• Prompt:
Please, from the entries below, transcribe exactly the lines that begin at the line with "BONFIGLIOLI" and end at the line with "lzemeler, güvenilir kaynaktan", without the pictures.

═══ Given entries ═══

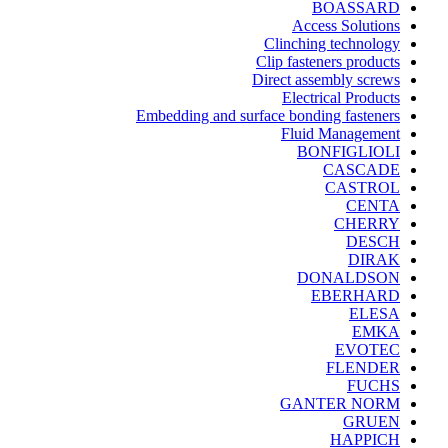
BOASSARD
Access Solutions
Clinching technology
Clip fasteners products
Direct assembly screws
Electrical Products
Embedding and surface bonding fasteners
Fluid Management
BONFIGLIOLI
CASCADE
CASTROL
CENTA
CHERRY
DESCH
DIRAK
DONALDSON
EBERHARD
ELESA
EMKA
EVOTEC
FLENDER
FUCHS
GANTER NORM
GRUEN
HAPPICH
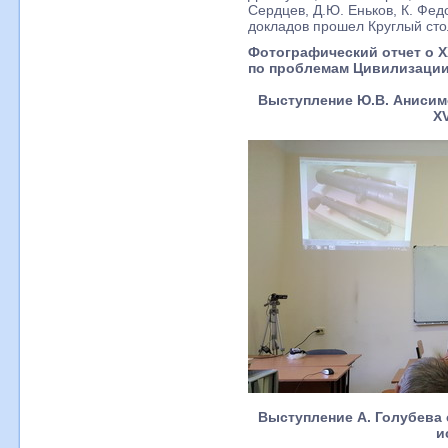
Сердцев, Д.Ю. Еньков, К. Фед
докладов прошел Круглый сто
Фотографический отчет о 
по проблемам Цивилизации,
Выступление Ю.В. Анисим
XV
Выступление А. Голубева
и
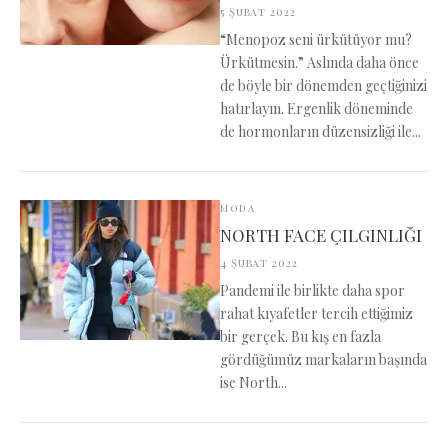
5 Şubat 2022
“Menopoz seni ürkütüyor mu?
Ürkütmesin.” Aslında daha önce
de böyle bir dönemden geçtiğinizi
hatırlayın. Ergenlik döneminde
de hormonların düzensizliği ile...
MODA
NORTH FACE ÇILGINLIĞI
4 Şubat 2022
Pandemi ile birlikte daha spor
rahat kıyafetler tercih ettiğimiz
bir gerçek. Bu kış en fazla
gördüğümüz markaların başında
ise North...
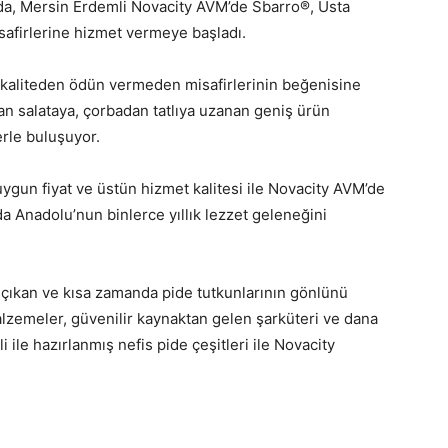
ıda, Mersin Erdemli Novacity AVM’de Sbarro®, Usta
isafirlerine hizmet vermeye başladı.
e kaliteden ödün vermeden misafirlerinin beğenisine
n salataya, çorbadan tatlıya uzanan geniş ürün
erle buluşuyor.
uygun fiyat ve üstün hizmet kalitesi ile Novacity AVM’de
a Anadolu’nun binlerce yıllık lezzet geleneğini
a çıkan ve kısa zamanda pide tutkunlarının gönlünü
lzemeler, güvenilir kaynaktan gelen şarküteri ve dana
i ile hazırlanmış nefis pide çeşitleri ile Novacity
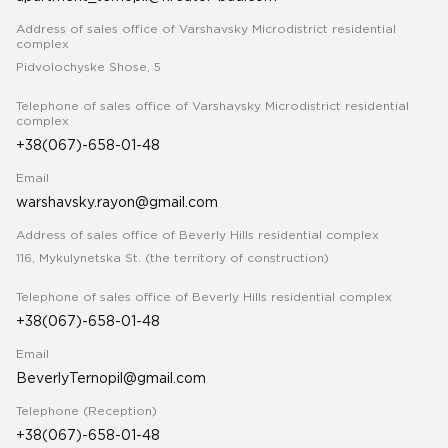
Address of sales office of Varshavsky Microdistrict residential
complex
Pidvolochyske Shose, 5
Telephone of sales office of Varshavsky Microdistrict residential
complex
+38(067)-658-01-48
Email
warshavsky.rayon@gmail.com
Address of sales office of Beverly Hills residential complex
116, Mykulynetska St. (the territory of construction)
Telephone of sales office of Beverly Hills residential complex
+38(067)-658-01-48
Email
BeverlyTernopil@gmail.com
Telephone (Reception)
+38(067)-658-01-48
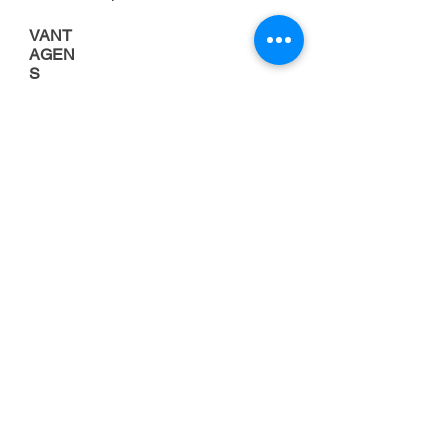
VANT
AGEN
S
Porque alugar uma
empilhadeira
FOCO NA
ATIVIDADE
PRINCIPAL DA
EMPRESA
Cuidar da manutenção de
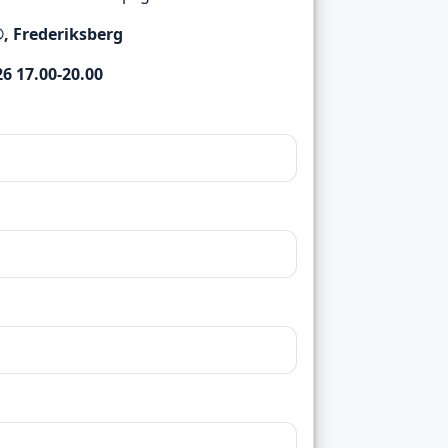
®, Frederiksberg
6 17.00-20.00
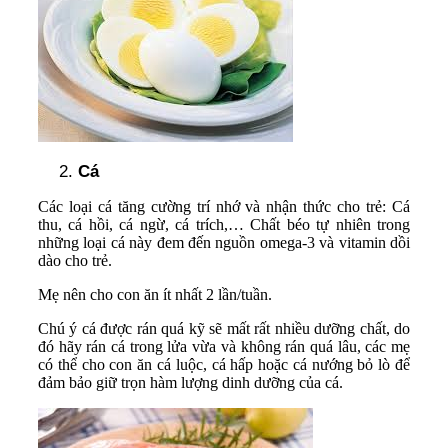
Cá
Các loại cá tăng cường trí nhớ và nhận thức cho trẻ: Cá
thu, cá hồi, cá ngừ, cá trích,… Chất béo tự nhiên trong
những loại cá này đem đến nguồn omega-3 và vitamin dồi
dào cho trẻ.
Mẹ nên cho con ăn ít nhất 2 lần/tuần.
Chú ý cá được rán quá kỹ sẽ mất rất nhiều dưỡng chất, do
đó hãy rán cá trong lửa vừa và không rán quá lâu, các mẹ
có thể cho con ăn cá luộc, cá hấp hoặc cá nướng bỏ lò để
đảm bảo giữ trọn hàm lượng dinh dưỡng của cá.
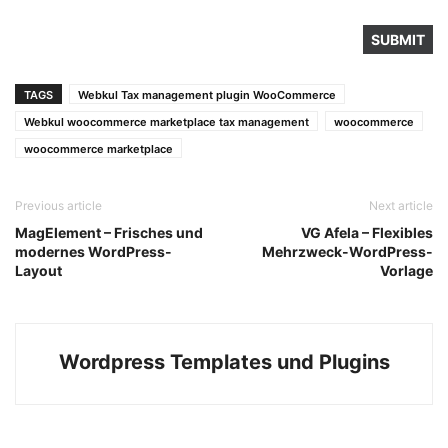
TAGS
Webkul Tax management plugin WooCommerce
Webkul woocommerce marketplace tax management
woocommerce
woocommerce marketplace
Previous article
Next article
MagElement – Frisches und
VG Afela – Flexibles
modernes WordPress-
Mehrzweck-WordPress-
Layout
Vorlage
Wordpress Templates und Plugins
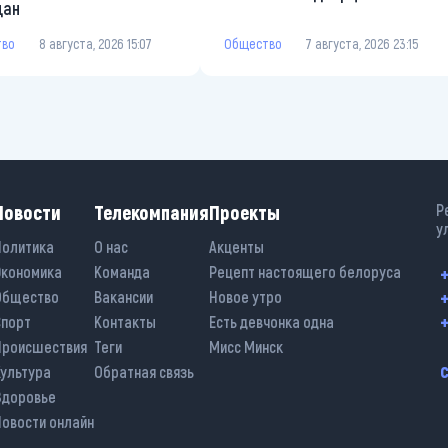
дан
Общество
7 августа, 2026 23:15
тво
8 августа, 2026 15:07
Новости
Телекомпания
Проекты
Р
у
Политика
О нас
Акценты
Экономика
Команда
Рецепт настоящего белоруса
+
+
Общество
Вакансии
Новое утро
+
Спорт
Контакты
Есть девчонка одна
Происшествия
Теги
Мисс Минск
Культура
Обратная связь
Здоровье
Новости онлайн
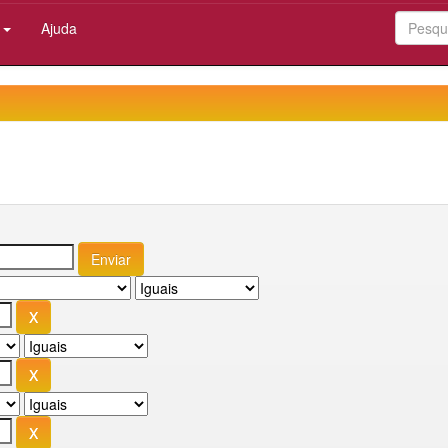
:
Ajuda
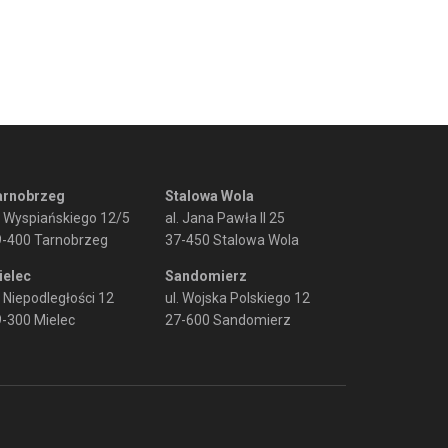
arnobrzeg
Stalowa Wola
. Wyspiańskiego 12/5
al. Jana Pawła II 25
9-400 Tarnobrzeg
37-450 Stalowa Wola
ielec
Sandomierz
. Niepodległości 12
ul. Wojska Polskiego 12
-300 Mielec
27-600 Sandomierz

═══

• Expected answer:
BONFIGLIOLI
CASCADE
CASTROL
CENTA
CHERRY
DESCH
DIRAK
DONALDSON
EBERHARD
ELESA
EMKA
EVOTEC
FLENDER
FUCHS
GANTER NORM
GRUEN
HAPPICH
Сердцев, Д.Ю. Еньков, К. Фед
докладов прошел Круглый сто
Фотографический отчет о 
по проблемам Цивилизации,
Выступление Ю.В. Анисим
XV
Выступление А. Голубева
и
5 Şubat 2022
“Menopoz seni ürkütüyor mu?
Ürkütmesin.” Aslında daha önce
de böyle bir dönemden geçtiğinizi
hatırlayın. Ergenlik döneminde
de hormonların düzensizliği ile...
MODA
NORTH FACE ÇILGINLIĞI
4 Şubat 2022
Pandemi ile birlikte daha spor
rahat kıyafetler tercih ettiğimiz
bir gerçek. Bu kış en fazla
gördüğümüz markaların başında
ise North...
ıda, Mersin Erdemli Novacity AVM’de Sbarro®, Usta
isafirlerine hizmet vermeye başladı.
e kaliteden ödün vermeden misafirlerinin beğenisine
n salataya, çorbadan tatlıya uzanan geniş ürün
erle buluşuyor.
uygun fiyat ve üstün hizmet kalitesi ile Novacity AVM’de
a Anadolu’nun binlerce yıllık lezzet geleneğini
a çıkan ve kısa zamanda pide tutkunlarının gönlünü
lzemeler, güvenilir kaynaktan gelen şarküteri ve dana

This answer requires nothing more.